I am going to be home a little more once this little guy/girl (We don't know which) makes their presence known in the outside world. My plan is to document my transition from wannabee daddy to DADDY.

My initial thoughts:
Very Little Sleep - Bring it on!
Poopy Diapers - Everybody poops.
Crying, Crying, Crying - My cat moans in the middle of the night.

I can't say that I know exactly how things are going to be. Actually, I am glad I don't know exactly. I have bar-tended for about 9 years. I have worked at a camp for 12 years. I have directed a camp for 5 years. I know about bar-tending and camp. I also know that at a bar and at camp thing always change. Well, my excitement over having a new challenge in my life is huge. I am looking forward to every yawn, smell, and cry. Why? We have wanted this for a very long time. We are just about there. I am going to live it up. I love my wife very very much. She is doing something amazing right now. That amazing feat will enrich my life even more.

It will be an experience.

Peace.

Sunday, October 4, 2009

Doin' Stuff

It has been awhile since I posted something. I keep wanting to keep up with the post but things like XBOX 360, ropes course trainings, etc, etc.

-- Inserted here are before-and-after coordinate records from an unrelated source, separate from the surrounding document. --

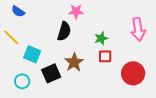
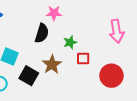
green star: (101, 38) -> (70, 42), moved
black square: (51, 73) -> (29, 76), turned -36

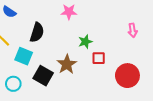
pink arrow: (116, 31) -> (133, 30), size x0.6
black semicircle: (42, 33) -> (37, 32), moved

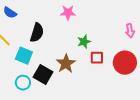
red circle: (127, 76) -> (125, 63), moved
cyan circle: (13, 84) -> (23, 83), moved

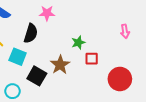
pink star: (68, 13) -> (47, 13), moved
red circle: (125, 63) -> (120, 79), moved
cyan circle: (23, 83) -> (13, 91), moved

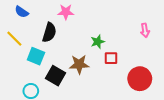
brown star: (60, 65) -> (79, 64), turned 30

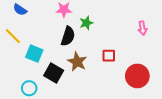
black semicircle: (49, 32) -> (68, 36), moved
green star: (98, 42) -> (86, 23), moved
brown star: (79, 64) -> (77, 62), turned 30

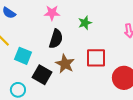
green star: (86, 23) -> (85, 23), moved
red square: (109, 56) -> (96, 58), size x1.5

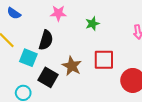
black semicircle: (56, 39) -> (46, 40), moved

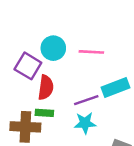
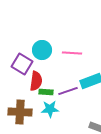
green rectangle: (44, 113) -> (46, 92), moved
cyan star: (85, 123) -> (50, 109), moved

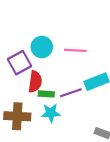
purple square: (22, 64) -> (19, 63), turned 30

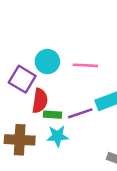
purple square: (19, 63) -> (22, 79), turned -30

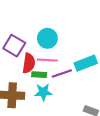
cyan circle: (47, 62) -> (47, 38), moved
pink line: (85, 65) -> (47, 60), moved

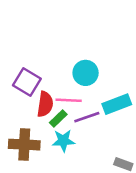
cyan circle: (47, 38) -> (86, 73), moved
green rectangle: (39, 75) -> (58, 119), turned -48

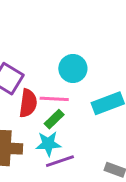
purple line: (87, 117) -> (60, 161), moved
green rectangle: (58, 119) -> (54, 119), moved

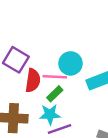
cyan circle: (73, 68) -> (70, 63), moved

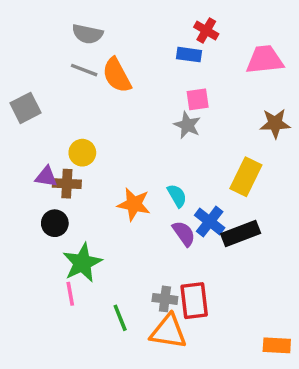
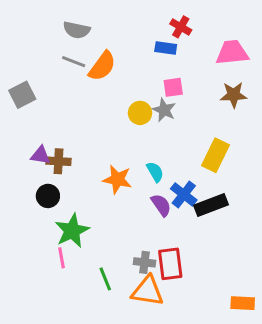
orange semicircle: (117, 75) -> (102, 66), turned -116
brown star: (275, 123) -> (234, 95), moved
yellow circle: (82, 153) -> (140, 113), moved

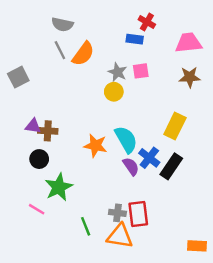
gray line: (74, 62) -> (60, 50), turned 42
gray star: (164, 110) -> (117, 72), moved
cyan semicircle: (155, 172) -> (126, 139), size x1.6
black rectangle: (211, 205) -> (171, 166), turned -35
pink line: (62, 258) -> (37, 209), moved, turned -49

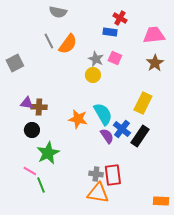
gray semicircle: (62, 24) -> (58, 12), moved
pink square: (141, 71) -> (115, 58), turned 32
brown star: (190, 77) -> (155, 63), turned -30
green line: (86, 226) -> (41, 185), moved

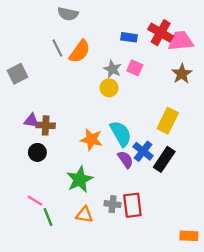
red cross: (120, 18) -> (161, 33), moved, size x1.5
green star: (48, 153) -> (80, 179), moved
orange triangle: (98, 193) -> (84, 215), moved, size x0.7

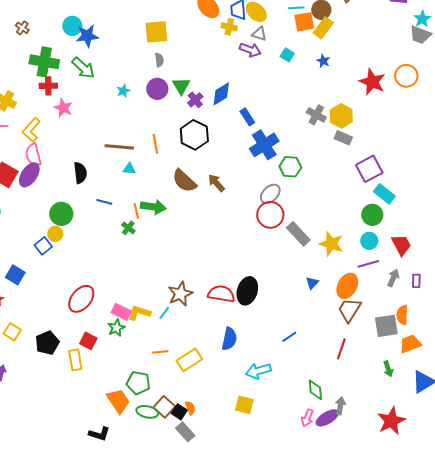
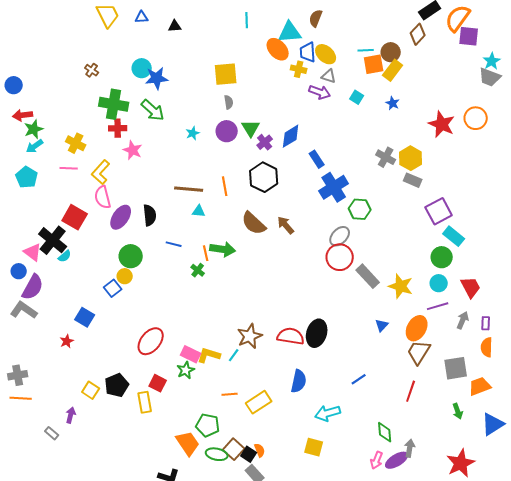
purple ellipse: (29, 175) -> (121, 217), moved
orange semicircle: (402, 315) -> (487, 347), moved
yellow square: (12, 332) -> (91, 390), moved

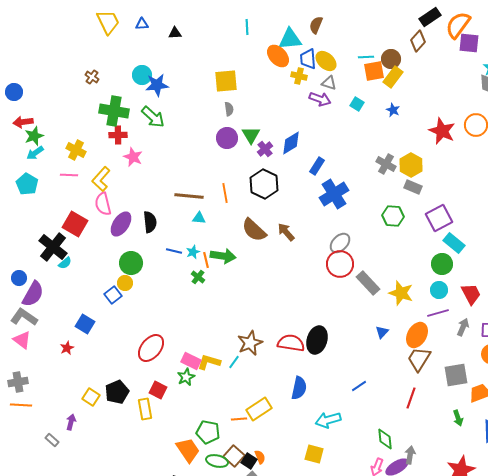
cyan star: (193, 133) -> (193, 252), moved
blue rectangle: (317, 159) -> (317, 166), turned 66
green hexagon: (360, 209) -> (393, 216), moved
pink triangle: (33, 252) -> (22, 340), moved
orange line: (230, 394) -> (239, 419), moved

As I sit here next to my sweetie, Finnigan, and watching football, I realize that I have lots going on in my head.

I think I would like to write a children's book. The book would be about a turtle, my favorite animal, that tries to accomplish a goal when everything seems to be against him.

I am thinking about a change in jobs. Maybe something not in my field would be pretty good for awhile.

I really want to be a father. Things are not happen the way I would have hoped but I am not ready to give up.

I am planning on going to Atlanta for Thanksgiving although I am a little nervous about it.

There is a lot I have to get done around the house and I don't know if it will get done.

I possibly have a new boss that either he does not know about or I am not suppose to know about.

That's about it.

I am hoping for a great week, or at least a decent week. Some time off would be good.

Peace.

Tuesday, May 26, 2009

Reposting of Previous Post

I took down a post that talked about my excitement of being a father. Since we loss that child, I took down the post. My sweetie asked me to re-post it because it is about our journey.

Here it is.

Winds of Change by Doug
It has been awhile since I have updated my blog. I wanted to write that a lot has happened since I last wrote. In fact, very little has happen but that little is really big.
I found out that I am going to be a father. The feelings I had at the time were strange. I thought that I was suppose to jump up and down screaming, "Way to go boys! You did it!" I was so many things all at once it is hard to describe.
Being a father is something I always wanted and knew I would become some day. I never knew the date, time, year, century. Apparently, it start March 29, 2009. Who would have guessed that we would have a black president, camp would close its doors, and I would be a father. Two positives are pretty good.
Here is the deal: It scares me silly to think that I am going to be a father. My own father is nothing to really write about in this blog at this point. Let's just say that I appreciate his involvment in bringing me into this world. My one and only goal is to be the best possible father to this child. "Sprout" is in for a wild and crazy ride. I am sure that any man out there that has ever thought about be a father will want to be the best father. In reality, I want our child to look at me and say, "You done good Dad." Wow. "Dad." It is weird to write.
Big Daddy Doug.
Papa D.
The thought of someone looking at me like my Sweetie does makes my leg weak. There are a lot of changes coming down the road. There are things I need to change about myself, not because of the new addition to the family. I don't want to hang my decisions on that. It does influence my changes but it is not the reason. The reason is that it has be a long time coming.

Oh. The personal statement is just about finished and I want to send it off soon along with the rest of the application. I am leaning toward maybe a spring start. We will see. Thank you for reading and helping with the editing.